Squinting and peering through the half-light, Serena Williams suffered her earliest Wimbledon exit in eight years on Saturday, beaten by obscure compatriot Jill Craybas in the third-round.
"Horrible," she mumbled as tears filled her eyes after losing 6-3, 7-6.
"The only words I can use are foul, so I'm not going to use those words.
Switched at the last minute to "The Graveyard of the Champions" court two, and with dusk falling, 2002 and 2003 winner Serena never got going against an opponent who had won just a handful of Grand Slam matches in 21 previous attempts.
"I didn't do anything right. I think I was better off staying at home... I've never been one to lose well," Serena sobbed.
Since losing on her U.S. Open debut in 1996, 30-year-old Craybas had managed to win only seven matches in majors heading into Wimbledon. But as night fell, she proved too consistent for an erratic 23-year-old Serena.
"I'd like to think this is the beginnning," Craybas smiled. "This win is absolutely fantastic."
While the younger of the Williams sisters wilted with barely a whimper, defending champions Roger Federer and Maria Sharapova proved their Wimbledon worth by scraping victories without ever hitting top form.
There was more base metal than gold in their performances, but both managed to do just enough on a day when they would rather have stayed at home.
An off-colour Federer, who had been due to play on Friday before rain wiped out that day's schedule, failed to stamp his authority on Nicolas Kiefer but had enough in reserve to advance 6-2, 6-7, 6-1, 7-5.
He plays former world number one Juan Carlos Ferrero next after the Spaniard beat Germany's Florian Mayer 3-6, 6-2, 6-1, 6-1.
"That was definitely a test today... definitely," Swiss Federer, who is bidding for a third successive Wimbledon title, said.
"I had the feeling I should've won in three sets but in the end I am happy to have won in four."
Sharapova posted a scrappy 6-2 6-4 win over Slovenia's Katarina Srebotnik and will be happy to have got the first week out of the way at the All England Club.
"The score doesn't say much about the match," second seed Sharapova said. "It was a lot tougher than it seemed.
"Definitely a tough match... every single point, I needed to find a way to win it.
"You know, it's all right.

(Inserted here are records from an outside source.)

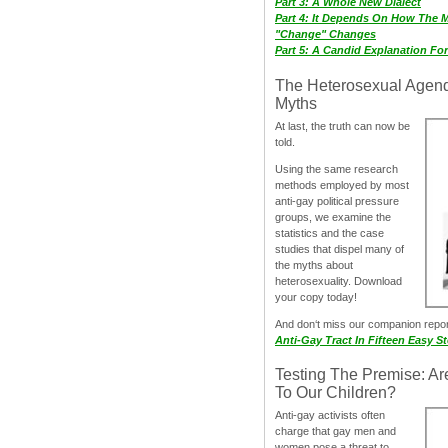
Part 3: A Whole New Dialect
Part 4: It Depends On How The 
"Change" Changes
Part 5: A Candid Explanation Fo
The Heterosexual Agen
Myths
At last, the truth can now be
told.
Using the same research
methods employed by most
anti-gay political pressure
groups, we examine the
statistics and the case
studies that dispel many of
the myths about
heterosexuality. Download
your copy today!
And don‘t miss our companion repo
Anti-Gay Tract In Fifteen Easy S
Testing The Premise: Ar
To Our Children?
Anti-gay activists often
charge that gay men and
women pose a threat to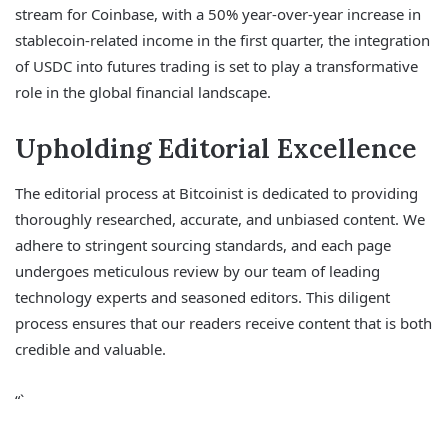
stream for Coinbase, with a 50% year-over-year increase in
stablecoin-related income in the first quarter, the integration
of USDC into futures trading is set to play a transformative
role in the global financial landscape.
Upholding Editorial Excellence
The editorial process at Bitcoinist is dedicated to providing
thoroughly researched, accurate, and unbiased content. We
adhere to stringent sourcing standards, and each page
undergoes meticulous review by our team of leading
technology experts and seasoned editors. This diligent
process ensures that our readers receive content that is both
credible and valuable.
“`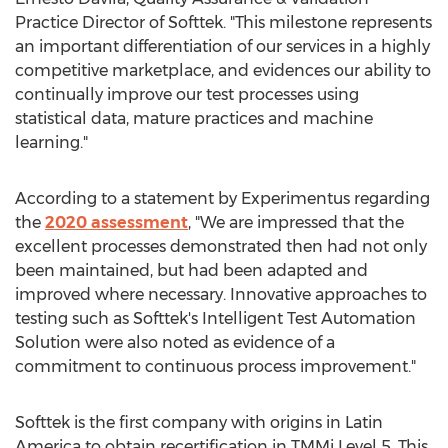
Practice Director of Softtek. "This milestone represents
an important differentiation of our services in a highly
competitive marketplace, and evidences our ability to
continually improve our test processes using
statistical data, mature practices and machine
learning."
According to a statement by Experimentus regarding
the
2020 assessment
, "We are impressed that the
excellent processes demonstrated then had not only
been maintained, but had been adapted and
improved where necessary. Innovative approaches to
testing such as Softtek's Intelligent Test Automation
Solution were also noted as evidence of a
commitment to continuous process improvement."
Softtek is the first company with origins in
Latin
America
to obtain recertification in TMMi Level 5. This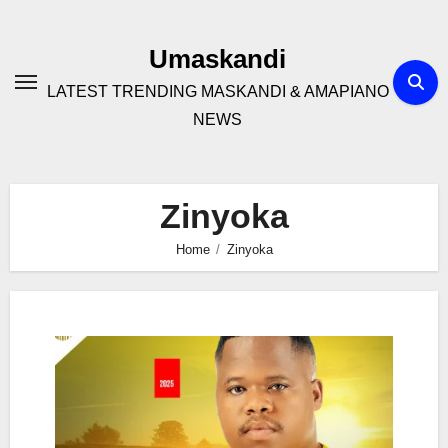
Skip
to
Umaskandi
content
LATEST TRENDING MASKANDI & AMAPIANO
NEWS
Zinyoka
Home
Zinyoka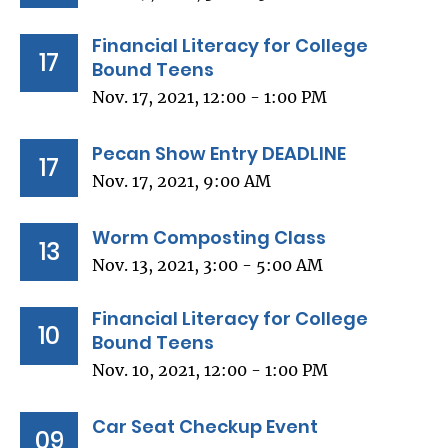
Financial Literacy for College
17
Bound Teens
Nov. 17, 2021, 12:00 - 1:00 PM
Pecan Show Entry DEADLINE
17
Nov. 17, 2021, 9:00 AM
Worm Composting Class
13
Nov. 13, 2021, 3:00 - 5:00 AM
Financial Literacy for College
10
Bound Teens
Nov. 10, 2021, 12:00 - 1:00 PM
Car Seat Checkup Event
09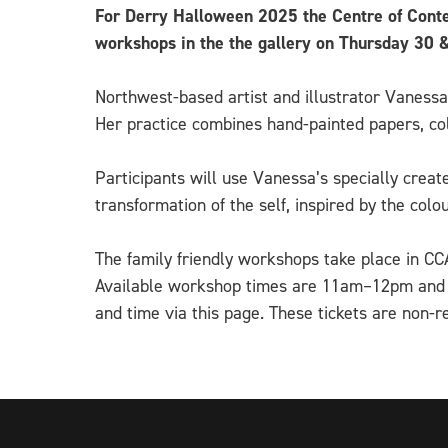
For Derry Halloween 2025 the Centre of Conte
workshops in the the gallery on Thursday 3
Northwest-based artist and illustrator Vanessa
Her practice combines hand-painted papers, col
Participants will use Vanessa’s specially crea
transformation of the self, inspired by the col
The family friendly workshops take place in C
Available workshop times are 11am–12pm and 12
and time via this page. These tickets are non-r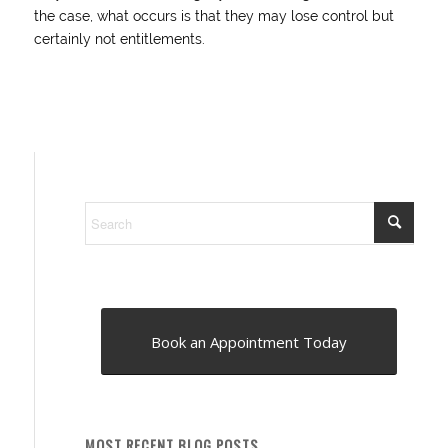
the case, what occurs is that they may lose control but
certainly not entitlements.
Book an Appointment Today
MOST RECENT BLOG POSTS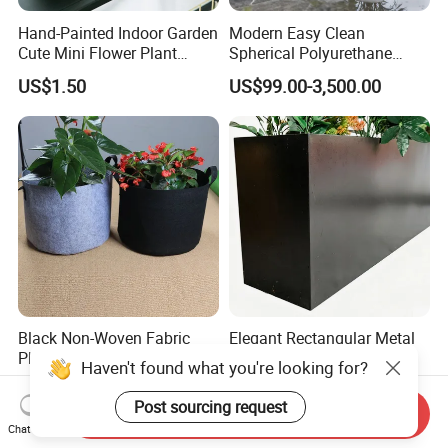
Hand-Painted Indoor Garden
Modern Easy Clean
Cute Mini Flower Plant
Spherical Polyurethane
Cactus Succulent Pot with
Composite Flowerpot for
US$1.50
US$99.00-3,500.00
Metal Stand
Hotel Lobby
Black Non-Woven Fabric
Elegant Rectangular Metal
Plant Growing Pot Flower
Flower Pot for Outdoor
Haven't found what you're looking for?
Grow Bags
Plaza Display
US$0.62-0.79
US$30.00-100.00
Post sourcing request
Send Inquiry
Chat Now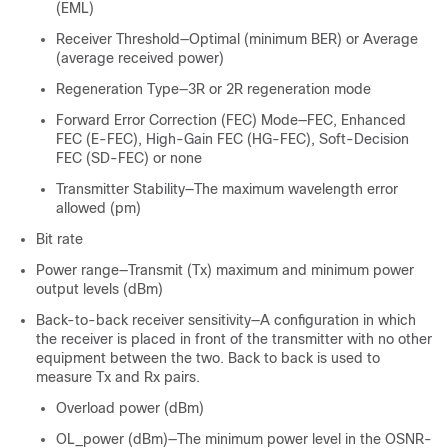
(EML)
Receiver Threshold—Optimal (minimum BER) or Average
(average received power)
Regeneration Type—3R or 2R regeneration mode
Forward Error Correction (FEC) Mode—FEC, Enhanced
FEC (E-FEC), High-Gain FEC (HG-FEC), Soft-Decision
FEC (SD-FEC) or none
Transmitter Stability—The maximum wavelength error
allowed (pm)
Bit rate
Power range—Transmit (Tx) maximum and minimum power
output levels (dBm)
Back-to-back receiver sensitivity—A configuration in which
the receiver is placed in front of the transmitter with no other
equipment between the two. Back to back is used to
measure Tx and Rx pairs.
Overload power (dBm)
OL_power (dBm)—The minimum power level in the OSNR-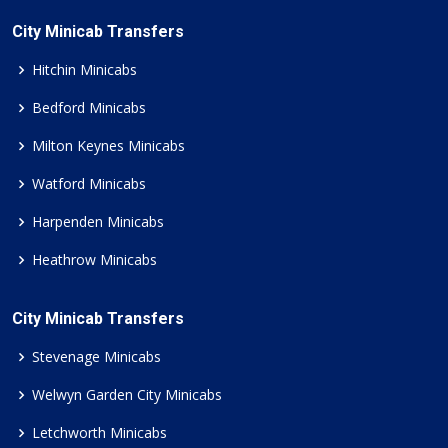
City Minicab Transfers
Hitchin Minicabs
Bedford Minicabs
Milton Keynes Minicabs
Watford Minicabs
Harpenden Minicabs
Heathrow Minicabs
City Minicab Transfers
Stevenage Minicabs
Welwyn Garden City Minicabs
Letchworth Minicabs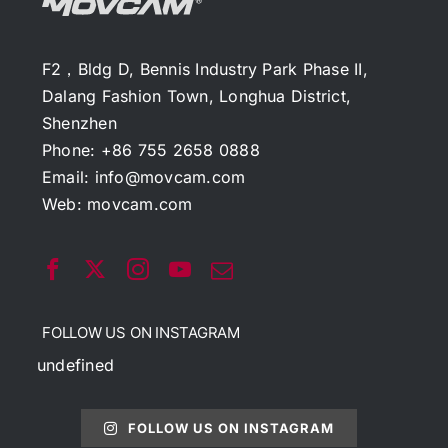
F2，Bldg D, Bennis Industry Park Phase II,
Dalang Fashion Town, Longhua District,
Shenzhen
Phone: +86 755 2658 0888
Email:
info@movcam.com
Web:
movcam.com
FOLLOW US ON INSTAGRAM
undefined
FOLLOW US ON INSTAGRAM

Still got through it without serving great."
Britain's last chance for a first men's champion in 69 years evaporated like Scotch mist over Centre Court when teenager Andy Murray blew a two-set lead and lost to 2002 runner-up David Nalbandian 6-7, 1-6, 6-0, 6-4, 6-1.
The Scottish lion rampant roared for two sets before running out of energy and Nalbandian tamed him for his first victory from two sets down.
"I'm a bit tired and a bit disappointed," the shattered teenager said. Given time to reflect, Murray may find some solace in the 25,510 pounds ($46,510) cheque he will receive from organisers. Before Wimbledon, Murray had won $32,389 in his career.
Women's top seed and 1999 champion Lindsay Davenport and twice champion Venus Williams advanced safely. Fourteenth seed Venus beat Daniela Hantuchova 7-5, 6-3.
Champion in 2000 and 2001, Venus faces Serena's conqueror Jill Craybas next.
Davenport strolled through 6-2, 6-1 against Russia's Dinara Safina. "It's probably going to be just a little bit tougher from here on out," she smiled.
Davenport faces former world number one Kim Clijsters next.
The Belgian beat Italian Roberta Vinci 6-3, 6-4.
"Monday's going to be a lot different story," Davenport said. "Kim's not going to let me do that so easily and will get more balls back and will really press me a lot more than I've pressed so far."
Men's second seed Andy Roddick pounded his way past Russian Igor Andreev to reach the last 16. Last year's runner-up, Roddick cranked up his grass-burning serve to devastating effect winning 6-2, 6-2, 7-6 in one hour 54 minutes.
"I'm still alive, that's the goal," Roddick said. "I feel good going into the second week."
The American will play Guillermo Coria next. The Argentine came back from two sets down to beat 3-6, 3-6, 6-2, 6-2, 6-4. Like Nalbandian, the win was his first from two sets down.
Mary Pierce advanced. The 30-year-old Frenchwoman, a first-round loser last year, blasted Serbian teenager Ana Ivanovic 6-1, 6-4.
It has been nine years since Pierce last reached the quarter-finals at Wimbledon and she has never looked so at ease on grass.
Runner-up at the French Open earlier this month, the 12th seed is enjoying her tennis again and the slick lawns are aiding her power game this year.
"I'm getting there," she smiled. "Feeling more at ease with each match.